Bringing Positive Life to Positive Children
Belgaum (Karnataka): They sit on a mat in a modest building, innocent eyes wandering while a blackboard in the background reads "all is well". Parvati and Amar (names changed) are as talented and active as anyone else their age but have been discarded by their kin for being HIV positive.
Parvati is a student of Class 6 in a Karnataka government school and has been the topper of her class while Amar is the captain of his school.
For 35 children living in Makkala Dham, a hostel for children with HIV/AIDS, life is about the struggle to get their right to dignity. Most of them are orphans, shunned by relatives.
But now fighting for them is a man who himself has the virus.
Mahantesh Mali, 38, is founder of the Spandana Network of Positive People, an organisation dedicated to supporting people with HIV/AIDS which runs the hostel.
The organisation won the Women and Child Development Ministry's National Award for Child Welfare this year.
For Mali, who has been fighting HIV/AIDS and the discrimination as well, meeting the financial requirement for his hostel is the biggest challenge. He gets some grants from NGOs and pools the resources from individual donors.
"We find individual donors, some may give ration for a month or two, some pay the electricity bill. Some doctors help us by looking after the children," Mali told IANS.
The only support from the government is a promise to provide 500 per month for every child, but the promise is still trapped in red tapes.
Such is the financial condition of this social crusader that when Spandana was awarded by the ministry, he had to borrow money for his travel to Delhi.
But the 3 lakh reward given to Spandana Nov 14 could not be cashed till now as there are no branches of Patiala Bank, the issuing bank of the draft, in Belgaum.
"It will take some time, I will have to send the draft to Delhi to get it cashed," Mali said.
As he continues with his struggle for the rights of others suffering from HIV/AIDS, his own story is no less interesting. He had a happy life working in a local factory. But shortly after his marriage in 1993, he was detected with HIV/AIDS.

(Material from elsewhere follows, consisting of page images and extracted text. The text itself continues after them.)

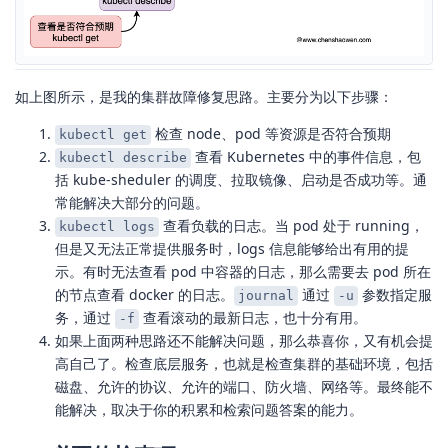
如上图所示，是我的集群故障修复思路。主要分为以下步骤：
检查 node、pod 等资源是否符合预期
kubectl get
查看 Kubernetes 中的事件信息，包
kubectl describe
括 kube-sheduler 的调度、拉取镜像、启动是否成功等。通
常能解决大部分的问题。
查看负载的日志。当 pod 处于 running，
kubectl logs
但是又无法正常提供服务时，logs 信息能够给出有用的提
示。有时无法查看 pod 中容器的日志，那么需要去 pod 所在
的节点查看 docker 的日志。
通过
参数指定服
journal
-u
务，通过
查看滚动的最新日志，也十分有用。
-f
如果上面两种思路还不能解决问题，那么恭喜你，又有机会提
高自己了。检查底层服务，也就是检查集群的基础环境，包括
磁盘、允许的协议、允许的端口、防火墙、网络等。最终能不
能解决，取决于你的积累和检索问题答案的能力。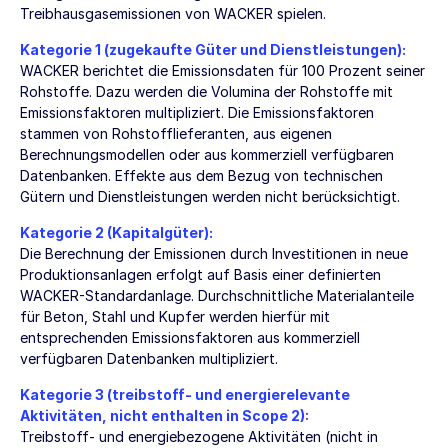
Treibhausgasemissionen von WACKER spielen.
Kategorie 1 (zugekaufte Güter und Dienstleistungen):
WACKER berichtet die Emissionsdaten für 100 Prozent seiner
Rohstoffe. Dazu werden die Volumina der Rohstoffe mit
Emissionsfaktoren multipliziert. Die Emissionsfaktoren
stammen von Rohstofflieferanten, aus eigenen
Berechnungsmodellen oder aus kommerziell verfügbaren
Datenbanken. Effekte aus dem Bezug von technischen
Gütern und Dienstleistungen werden nicht berücksichtigt.
Kategorie 2 (Kapitalgüter):
Die Berechnung der Emissionen durch Investitionen in neue
Produktionsanlagen erfolgt auf Basis einer definierten
WACKER-Standardanlage. Durchschnittliche Materialanteile
für Beton, Stahl und Kupfer werden hierfür mit
entsprechenden Emissionsfaktoren aus kommerziell
verfügbaren Datenbanken multipliziert.
Kategorie 3 (treibstoff- und energierelevante
Aktivitäten, nicht enthalten in Scope 2):
Treibstoff- und energiebezogene Aktivitäten (nicht in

Mali was soon reduced to a mere skeleton, without any hope. In 1994, he weighed only 28 kg, and could not even drink water. His wife became his main support and motivated him to live positively and come back to a normal life.
Gradually, with help from counsellors at the district hospital, Mali started Spandana, a network of people with HIV/AIDS. The Makkala Dham was started by Spandana in December 2008.
With the hostel running now in a rented accommodation, his dream now is to have his own building for it.
"If we have our own building, we can accommodate more children," he said, adding that he has not been able to pay the rent for the present building for the last two months.
The children at the hostel go to local government schools and are trained in painting, music, yoga and spirituality by volunteer teachers at the hostel.
For these kids discarded by all, Mali and the others here are their family. One of the girls is in fact going to be married, her groom being HIV positive as well.
"We have a child whose parents had died and he lived in a temple. The neighbours would give him some leftovers. Another girl had gone to her relatives a few weeks back; she was beaten by her uncle and sent away," an emotional Mali said.
"One boy was turned out of a child welfare committee hostel when they came to know he was HIV positive. These children need extra care, they have to be given medicines every 12 hours, they have so many health problems; who will take care of them?" he asked.
Mali himself is now living with minimum medication. His wife Rama, who is also HIV positive, runs a beauty parlour at Chikori, 60 km from Belgaum. The couple has an HIV negative son.
"Nobody dies of AIDS, they all die of fear and stigma," Mali said, adding, "it is our job to spread awareness and things are changing".
He said over 300 children have been tracked in Belgaum alone who need support, but due to dearth of resources, they are unable to help them.
"The government should step in to provide support to these children," he added.
The visit to the hostel was arranged by the Centre for Advocacy and Research.